#### Description of the task
In the material below, find the line with "WerkzeugeÂ undÂ ZubehÃ¶r-> (114, 288)" and the line with "Odmítám [button]", then output both and every line between them exactly, omitting pictures.
------ Exercise input ------
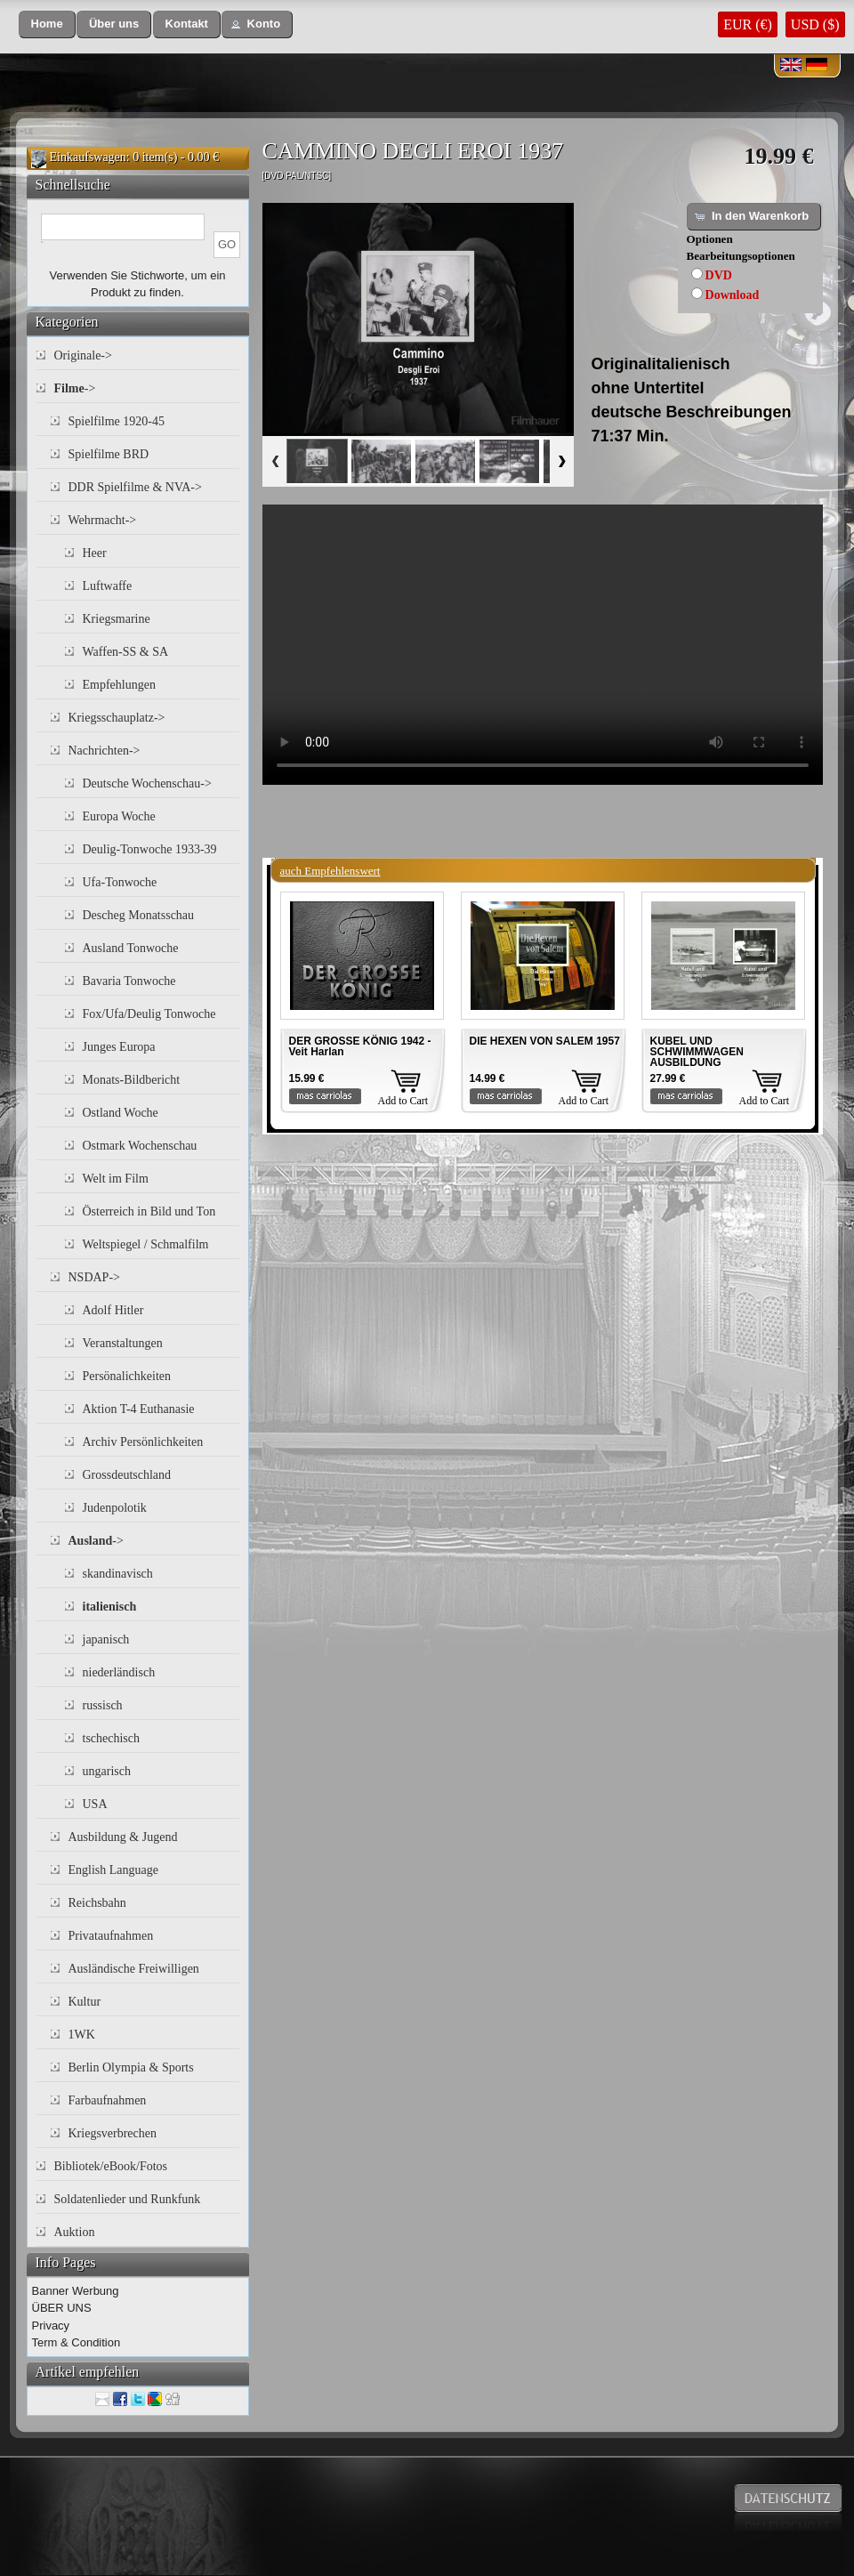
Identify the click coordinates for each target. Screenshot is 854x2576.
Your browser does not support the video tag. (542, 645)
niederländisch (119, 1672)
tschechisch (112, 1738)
------
------ Exercise input ------
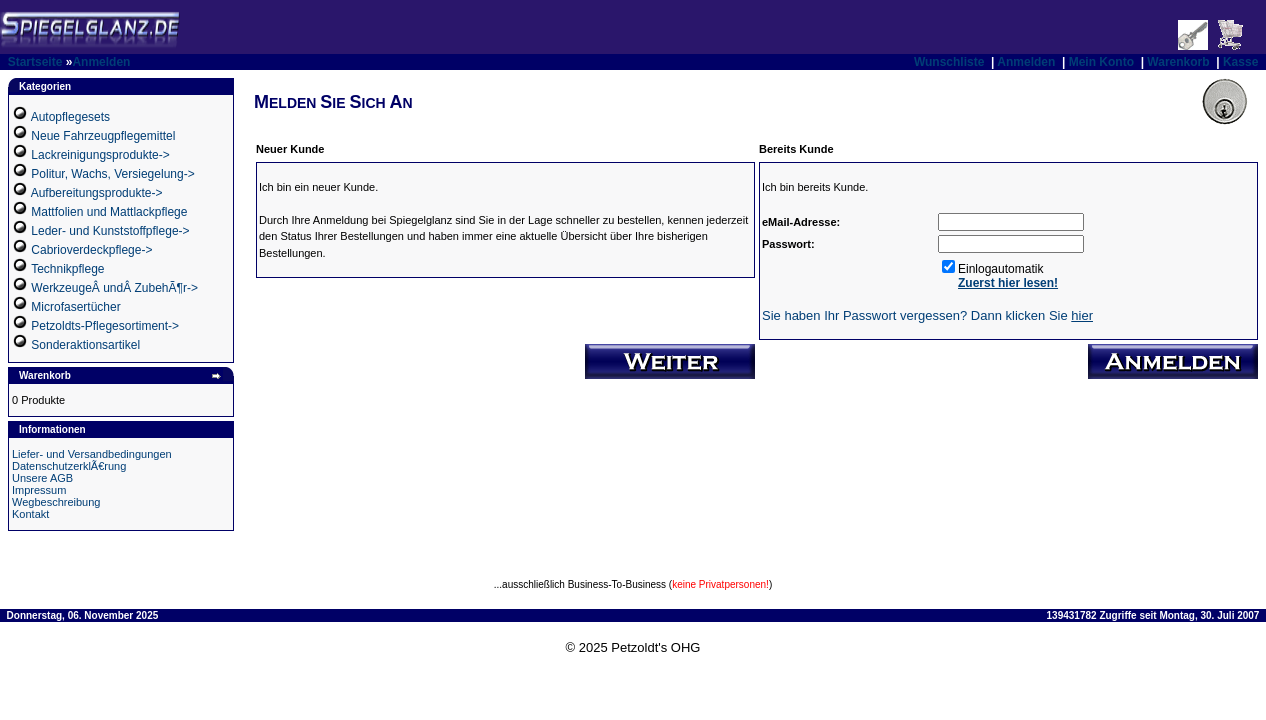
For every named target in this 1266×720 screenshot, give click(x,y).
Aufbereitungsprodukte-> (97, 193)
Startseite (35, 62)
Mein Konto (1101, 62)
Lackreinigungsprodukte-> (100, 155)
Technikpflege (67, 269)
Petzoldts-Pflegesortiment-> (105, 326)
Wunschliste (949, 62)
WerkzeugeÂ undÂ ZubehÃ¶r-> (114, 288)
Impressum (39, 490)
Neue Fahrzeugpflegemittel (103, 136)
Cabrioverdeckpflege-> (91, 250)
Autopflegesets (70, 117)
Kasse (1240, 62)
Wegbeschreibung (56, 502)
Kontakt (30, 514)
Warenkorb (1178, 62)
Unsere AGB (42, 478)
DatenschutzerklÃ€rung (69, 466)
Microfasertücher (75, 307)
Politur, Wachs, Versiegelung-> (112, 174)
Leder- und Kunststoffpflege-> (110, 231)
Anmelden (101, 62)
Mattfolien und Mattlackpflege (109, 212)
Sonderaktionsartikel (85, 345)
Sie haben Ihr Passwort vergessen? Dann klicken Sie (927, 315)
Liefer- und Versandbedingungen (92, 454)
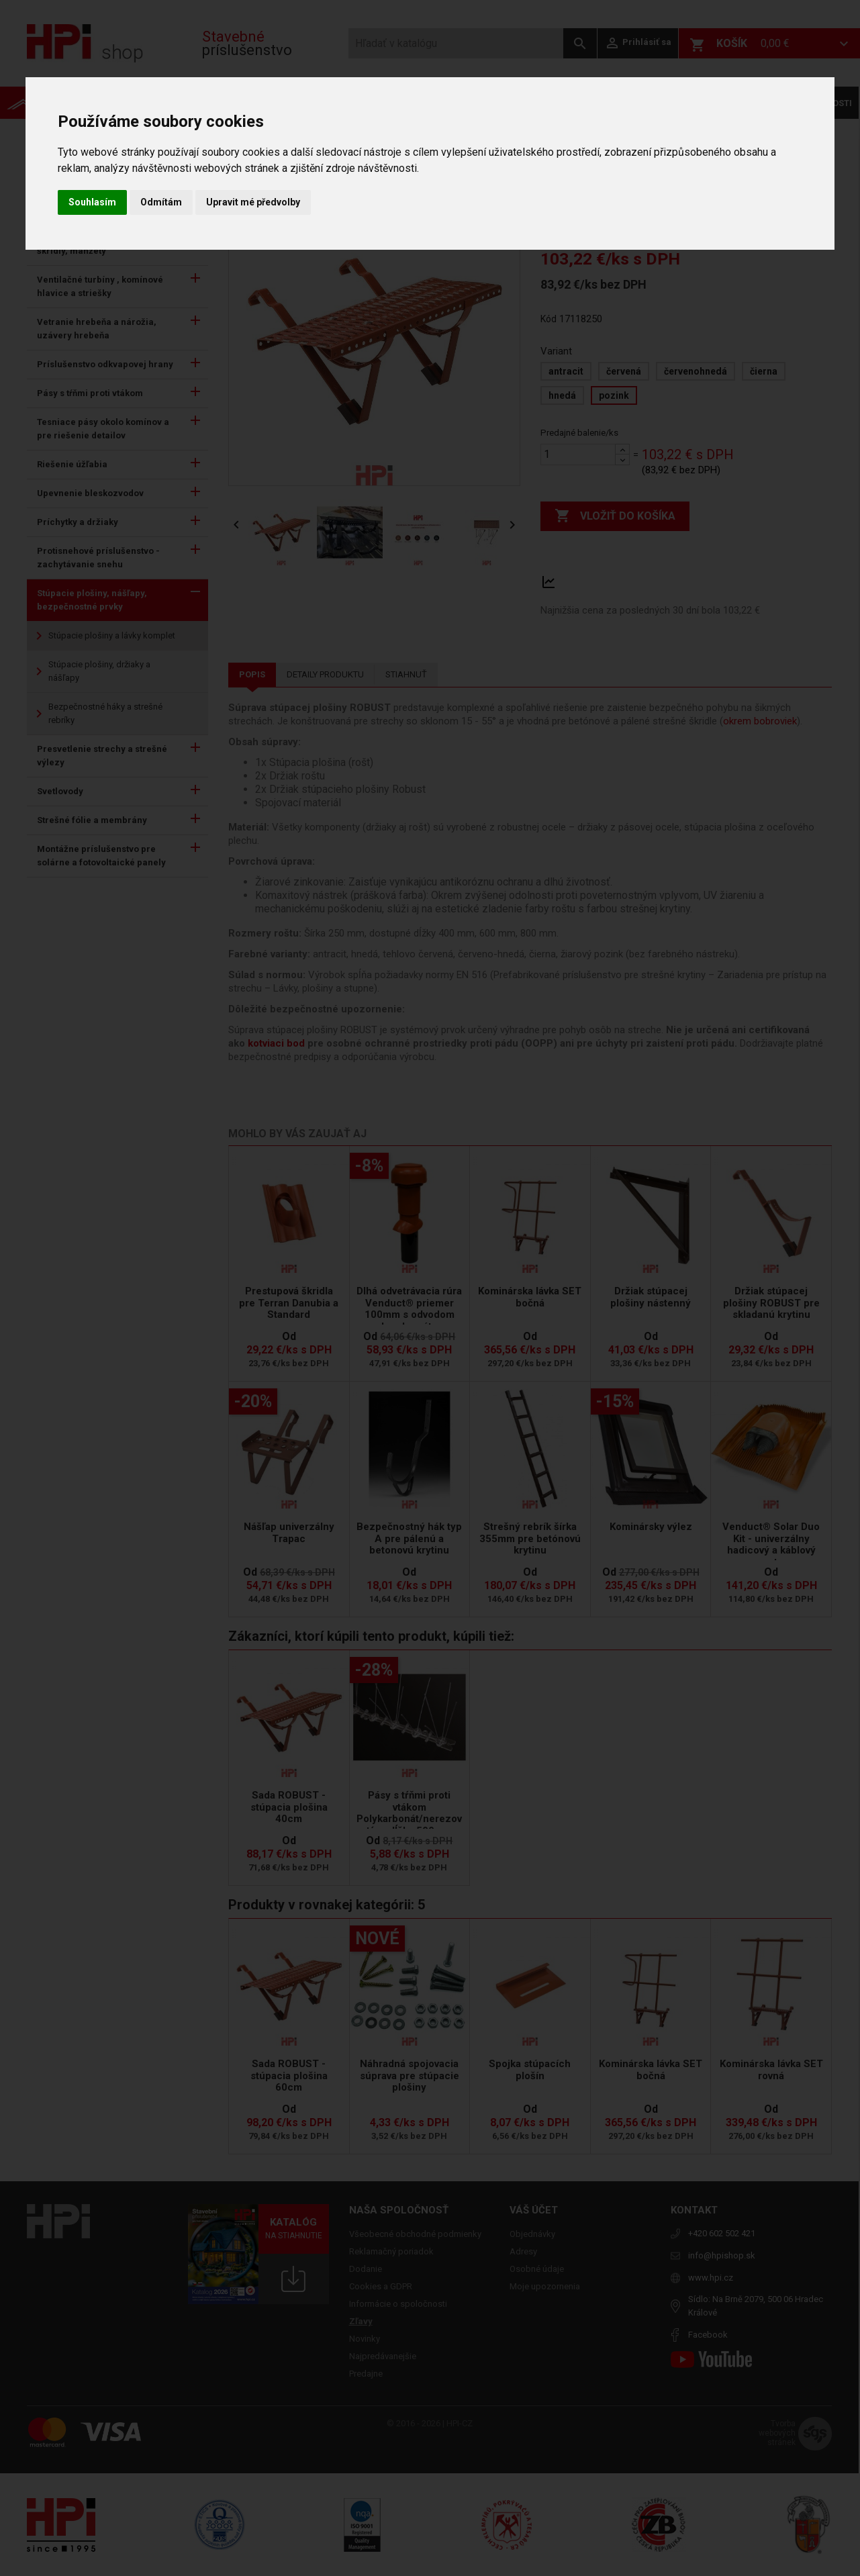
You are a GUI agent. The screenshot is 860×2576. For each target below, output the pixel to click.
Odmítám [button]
------
#### Task answer
WerkzeugeÂ undÂ ZubehÃ¶r-> (114, 288)
Impressum (39, 490)
Neue Fahrzeugpflegemittel (103, 136)
Cabrioverdeckpflege-> (91, 250)
Autopflegesets (70, 117)
Kasse (1240, 62)
Wegbeschreibung (56, 502)
Kontakt (30, 514)
Warenkorb (1178, 62)
Unsere AGB (42, 478)
DatenschutzerklÃ€rung (69, 466)
Microfasertücher (75, 307)
Politur, Wachs, Versiegelung-> (112, 174)
Leder- und Kunststoffpflege-> (110, 231)
Anmelden (101, 62)
Mattfolien und Mattlackpflege (109, 212)
Sonderaktionsartikel (85, 345)
Sie haben Ihr Passwort vergessen? Dann klicken Sie (927, 315)
Liefer- und Versandbedingungen (92, 454)
You are a GUI agent. The screenshot is 860×2576. For each target below, output the pixel to click.
Odmítám [button]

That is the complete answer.